Energy, Water and Sanitation Authority (EWSA) has proposed new energy saving initiatives as demand soars amid a shortfall in supply. Rwanda currently produces 85 megawatts of electricity, which is the same demand at peak hours.
“In case of any maintenance of one plant, it causes a deficit. We do load shedding when carrying out maintenance,” said Mark Murenzi Rukata, EWASA Director of Electricity Utility.
Lack of reserves has prompted the authority to appeal to consumers to preserve energy, especially during peak hours, usually between 5:00 p.m and 10 pm when demand is at its highest.
“The energy that we save, would be supplied to other consumers,” he said, urging the public to use energy-saving bulbs.
Lately, Rwandans have experienced the problem of load-shedding, which EWSA attributes to maintenance of power plants.

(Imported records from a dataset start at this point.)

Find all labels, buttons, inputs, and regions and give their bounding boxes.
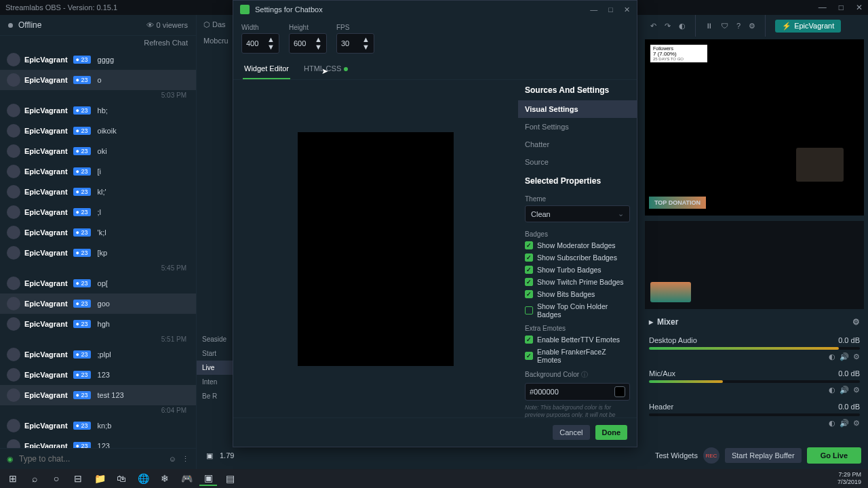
store-icon[interactable]: 🛍 — [113, 471, 130, 486]
track-gear-icon[interactable]: ⚙ — [853, 419, 860, 428]
scene-item[interactable]: Live — [197, 361, 234, 375]
mixer-settings-icon[interactable]: ⚙ — [852, 317, 860, 327]
scene-item[interactable]: Be R — [197, 389, 234, 403]
badge-checkbox[interactable] — [525, 290, 533, 298]
discord-icon[interactable]: 🎮 — [178, 471, 195, 486]
help-icon[interactable]: ? — [736, 22, 741, 30]
chat-message: EpicVagrant● 23hb; — [0, 100, 196, 121]
go-live-button[interactable]: Go Live — [807, 447, 861, 464]
expand-icon[interactable]: ▸ — [649, 317, 653, 327]
tab-widget-editor[interactable]: Widget Editor — [243, 59, 290, 79]
cancel-button[interactable]: Cancel — [553, 425, 589, 440]
badge-checkbox[interactable] — [525, 306, 533, 314]
fps-input[interactable]: 30▲▼ — [336, 33, 374, 54]
explorer-icon[interactable]: 📁 — [91, 471, 108, 486]
taskview-icon[interactable]: ⊟ — [69, 471, 87, 486]
test-widgets-button[interactable]: Test Widgets — [655, 451, 698, 460]
minimize-icon[interactable]: — — [818, 3, 827, 12]
chat-message: EpicVagrant● 23123 — [0, 436, 196, 448]
color-swatch[interactable] — [614, 386, 625, 397]
chrome-icon[interactable]: 🌐 — [134, 471, 152, 486]
stream-preview: Followers 7 (7.00%) 25 DAYS TO GO TOP DO… — [645, 39, 864, 216]
cortana-icon[interactable]: ○ — [47, 471, 65, 486]
chat-input[interactable] — [19, 454, 163, 464]
modal-close-icon[interactable]: ✕ — [624, 5, 630, 14]
start-replay-button[interactable]: Start Replay Buffer — [725, 448, 802, 463]
dashboard-tab[interactable]: ⬡ Das — [203, 20, 226, 29]
more-icon[interactable]: ⋮ — [182, 455, 189, 464]
chat-send-icon[interactable]: ◉ — [7, 455, 14, 464]
user-pill[interactable]: ⚡ EpicVagrant — [775, 20, 841, 33]
scene-item[interactable]: Start — [197, 346, 234, 361]
track-gear-icon[interactable]: ⚙ — [853, 386, 860, 394]
badge-checkbox[interactable] — [525, 241, 533, 249]
source-item[interactable]: Font Settings — [518, 118, 637, 136]
mute-icon[interactable]: ◐ — [829, 386, 835, 394]
search-icon[interactable]: ⌕ — [26, 471, 43, 486]
close-icon[interactable]: ✕ — [856, 3, 863, 12]
top-donation-overlay: TOP DONATION — [649, 197, 706, 209]
tab-html-css[interactable]: HTML CSS — [302, 59, 349, 79]
source-item[interactable]: Chatter — [518, 136, 637, 153]
slobs-icon[interactable]: ▣ — [199, 471, 217, 486]
taskbar: ⊞ ⌕ ○ ⊟ 📁 🛍 🌐 ❄ 🎮 ▣ ▤ 7:29 PM 7/3/2019 — [0, 469, 868, 488]
speaker-icon[interactable]: 🔊 — [840, 419, 849, 428]
speaker-icon[interactable]: 🔊 — [840, 352, 849, 361]
selected-props-header: Selected Properties — [518, 171, 637, 191]
app-icon-1[interactable]: ❄ — [156, 471, 174, 486]
start-button[interactable]: ⊞ — [4, 471, 22, 486]
badge-checkbox[interactable] — [525, 266, 533, 274]
toggle-icon[interactable]: ◐ — [679, 22, 686, 30]
redo-icon[interactable]: ↷ — [665, 22, 671, 30]
chat-message: EpicVagrant● 23[kp — [0, 243, 196, 263]
chat-list[interactable]: EpicVagrant● 23ggggEpicVagrant● 23o5:03 … — [0, 49, 196, 448]
gear-icon[interactable]: ⚙ — [749, 22, 755, 30]
mute-icon[interactable]: ◐ — [829, 352, 835, 361]
shield-icon[interactable]: 🛡 — [721, 22, 728, 30]
track-gear-icon[interactable]: ⚙ — [853, 352, 860, 361]
emoji-icon[interactable]: ☺ — [169, 455, 176, 463]
chat-message: EpicVagrant● 23;l — [0, 202, 196, 222]
preview-secondary — [645, 221, 864, 309]
chat-message: EpicVagrant● 23oki — [0, 141, 196, 161]
speaker-icon[interactable]: 🔊 — [840, 386, 849, 394]
system-clock[interactable]: 7:29 PM 7/3/2019 — [837, 471, 864, 486]
source-item[interactable]: Source — [518, 153, 637, 171]
app-icon-2[interactable]: ▤ — [221, 471, 239, 486]
chat-message: EpicVagrant● 23gggg — [0, 49, 196, 70]
height-label: Height — [289, 24, 327, 31]
mixer-title: Mixer — [657, 317, 678, 327]
chat-message: EpicVagrant● 23o — [0, 70, 196, 90]
width-label: Width — [241, 24, 279, 31]
bg-note: Note: This background color is for previ… — [518, 403, 637, 418]
chat-message: EpicVagrant● 23'k;l — [0, 222, 196, 243]
width-input[interactable]: 400▲▼ — [241, 33, 279, 54]
chat-message: EpicVagrant● 23goo — [0, 293, 196, 314]
badges-label: Badges — [518, 226, 637, 239]
emote-checkbox[interactable] — [525, 336, 533, 344]
undo-icon[interactable]: ↶ — [650, 22, 656, 30]
pause-icon[interactable]: ⏸ — [705, 22, 713, 30]
mute-icon[interactable]: ◐ — [829, 419, 835, 428]
badge-checkbox[interactable] — [525, 278, 533, 286]
chat-message: EpicVagrant● 23[i — [0, 161, 196, 182]
maximize-icon[interactable]: □ — [839, 3, 844, 12]
height-input[interactable]: 600▲▼ — [289, 33, 327, 54]
modal-minimize-icon[interactable]: — — [590, 5, 597, 14]
modal-icon — [240, 5, 250, 14]
emote-checkbox[interactable] — [525, 352, 533, 360]
badge-checkbox[interactable] — [525, 253, 533, 262]
bg-color-input[interactable]: #000000 — [525, 383, 630, 401]
theme-label: Theme — [518, 191, 637, 204]
done-button[interactable]: Done — [595, 425, 628, 440]
audio-track: Mic/Aux0.0 dB◐🔊⚙ — [641, 365, 868, 399]
modal-maximize-icon[interactable]: □ — [608, 5, 613, 14]
scene-item[interactable]: Seaside — [197, 332, 234, 346]
scene-item[interactable]: Inten — [197, 375, 234, 389]
chatbox-settings-modal: Settings for Chatbox — □ ✕ Width 400▲▼ H… — [233, 0, 637, 447]
theme-select[interactable]: Clean⌄ — [525, 205, 630, 222]
refresh-chat-button[interactable]: Refresh Chat — [144, 39, 188, 47]
rec-button[interactable]: REC — [703, 447, 719, 464]
chat-message: EpicVagrant● 23;plpl — [0, 344, 196, 365]
source-item[interactable]: Visual Settings — [518, 100, 637, 118]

The country also has some of the highest power tariffs in the region, yet, EWSA continues to post losses. The authority forecasts to break-even in 2014 by investing in cheaper energy generation systems.
Mid this year, energy prices rose by 20 per cent, on average. EWSA said the move was due to a global rise in prices of iron, steel and copper—the raw materials used in the manufacture of transformers and cables as well as the volatility in the foreign exchange market.
Energy costs for industries working during peak hours were raised to Rwf140 per kWh excluding VAT, up from Rwf105 kWh.
Government is investing heavily in the energy sector to avert the shortfall in supply as well as bringing down energy costs to stimulate business growth.
Projects in progress to mitigate the power shortage include Kivu Watt, which is expected to produce some 25MW of electricity by the end this year. Others are Nyabarongo hydro power project, expected to produce 28MW by end 2013 plus tapping of peat and solar energy projects.
According to the 2012/13 budget, priority projects in infrastructure development include the proposed Nyabarongo hydro-power and Micro-Hydros totalling $ million which will generate around 15 megawatts of electricity.